Her selfishness is off the charts!
I personally feel that if DS would stand up to her and express that he will no longer accept anything less that an at minimum, a mutual marriage. She may soften a bit.
I also feel that from what I read. DS is far to focused on the sex part and she has drawn a line in the sand. I realize that she is not affectionate either.But that may be because if she is, it’s an automatic sex expectation. So she shuts that down as well.
I still think that if sex were completely taken off the table and the focus put on encouraging ( very slowly) intimacy and leadership. In time, things may change.
If not, then at least everything has been played out and DS will find the strength to accept it or leave it.
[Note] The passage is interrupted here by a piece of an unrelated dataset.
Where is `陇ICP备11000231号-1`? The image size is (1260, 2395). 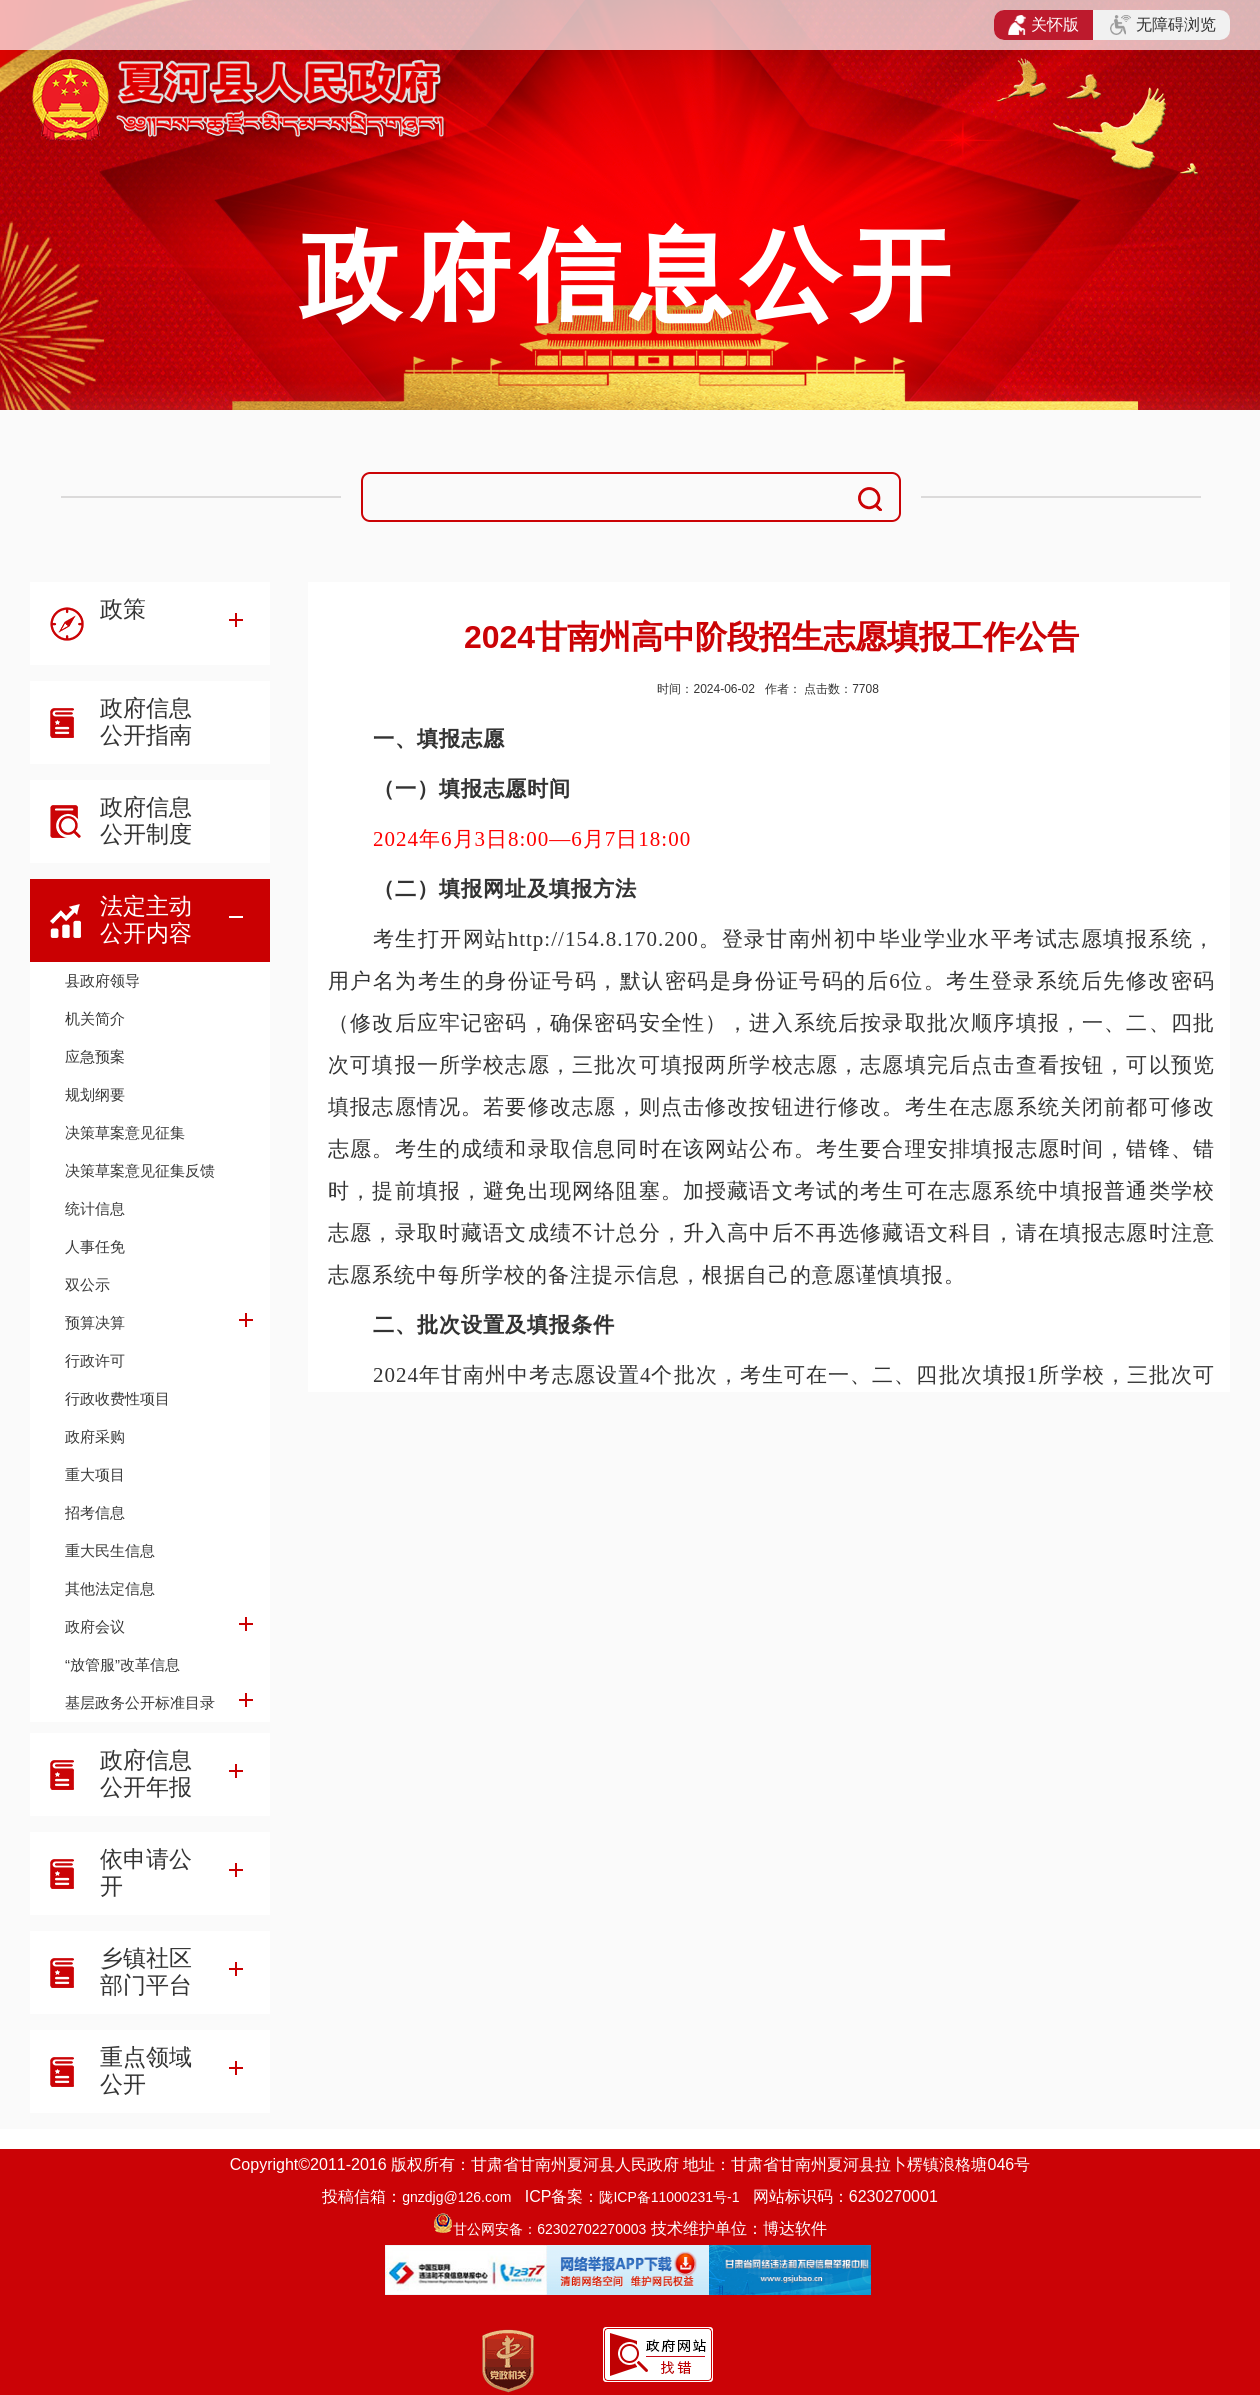 陇ICP备11000231号-1 is located at coordinates (669, 2197).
But it’s also possible that this is the coldest woman I’ve ever heard of and that may never change.
 
#184 ·
Just my opinion. But I’m not convinced that deadsaves wife is necessarily repulsed by him. She absolutely feels superior to him him and expects everything to be her way.
Her selfishness is off the charts!
I personally feel that if DS would stand up to her and express that he will no longer accept anything less that an at minimum, a mutual marriage. She may soften a bit.
I also feel that from what I read. DS is far to focused on the sex part and she has drawn a line in the sand. I realize that she is not affectionate either.But that may be because if she is, it’s an automatic sex expectation. So she shuts that down as well.
I still think that if sex were completely taken off the table and the focus put on encouraging ( very slowly) intimacy and leadership. In time, things may change.
If not, then at least everything has been played out and DS will find the strength to accept it or leave it.
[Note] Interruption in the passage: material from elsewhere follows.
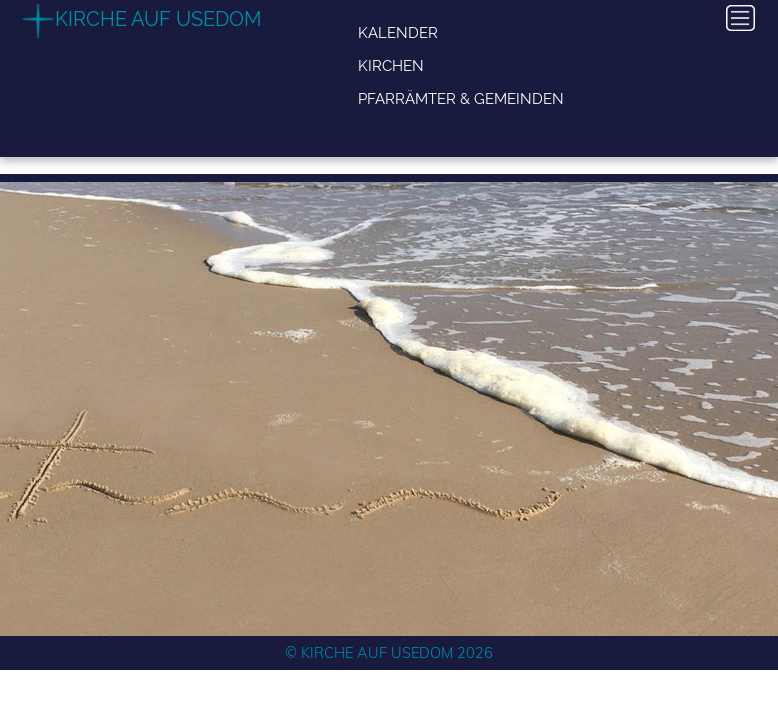 This screenshot has width=778, height=720. Describe the element at coordinates (461, 98) in the screenshot. I see `Pfarrämter & Gemeinden` at that location.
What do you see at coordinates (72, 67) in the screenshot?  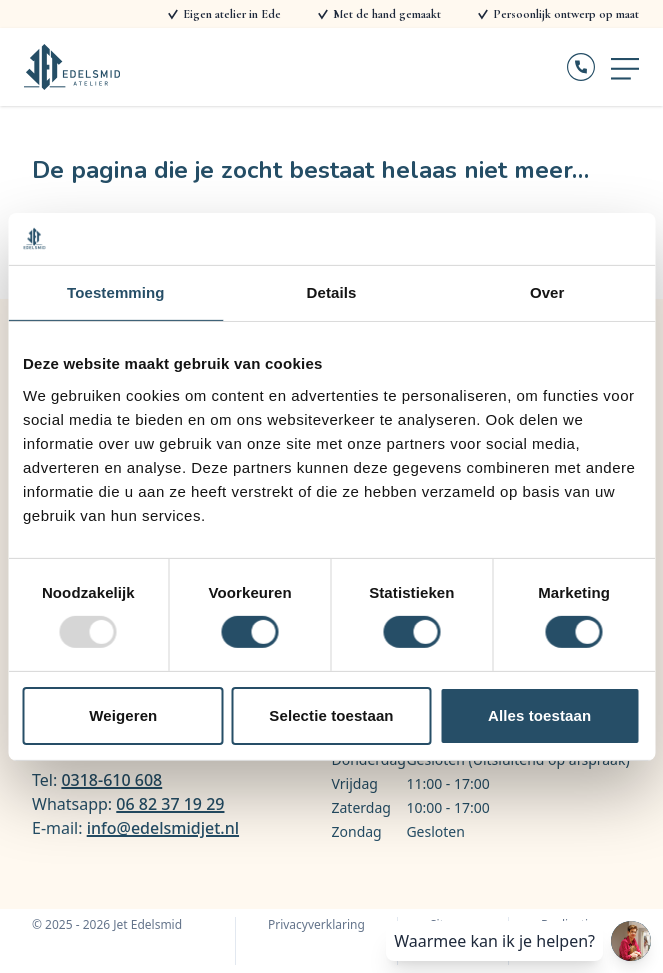 I see `[Logo Jet Edelsmid]` at bounding box center [72, 67].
But it’s also possible that this is the coldest woman I’ve ever heard of and that may never change.
And how do you explain her absolute lack of love for her children?
 
#213 ·
@deadsave she seemed to marry you fast.

I don't know why.

From everything I read, (if it's actually how you say it is) then I can tell you she's never going to desire you. Maybe she'll have sex with you and fantasize about someone else, but you're not the one she wants. I don't know if she's involved with someone else, she probably chats with different men; perhaps, she not interested in them at all. The only thing I know for certain is that she's not into you.

You can work out, be more assertive, learn some alpha guy games, etc. but you're not going to fool her. A woman knows if she wants a man within the first meeting. It's a passion that the man stirs in her body. Chemistry. It can't be manufactured.

At best, she'll have sex with you to keep the marriage. If you want to stay in this marriage you'll need to face the facts. You can forget about have sex with a woman who wants you and find other things in life you find meaningful.
 
#214 ·
but you're not the one she wants.
If you recall his story, you will see there is NO man that she “wants”. Her mother taught her sex was a dirty business. She had a domineering fathrr. She had a fair number of sexual partners during her teens and a lt BF before @deadsave . They didn’t even know one another before they eloped.

@deadsave has said she hates men. My suspicion is she arrived at age where she decidrd wss time to marry.,@deadsave was availsble and easily controlled. I suspect for her, a man. Is convenient to have around, but a nuisance.

Maybe because of her mother, sex is to be avoided as much as possible.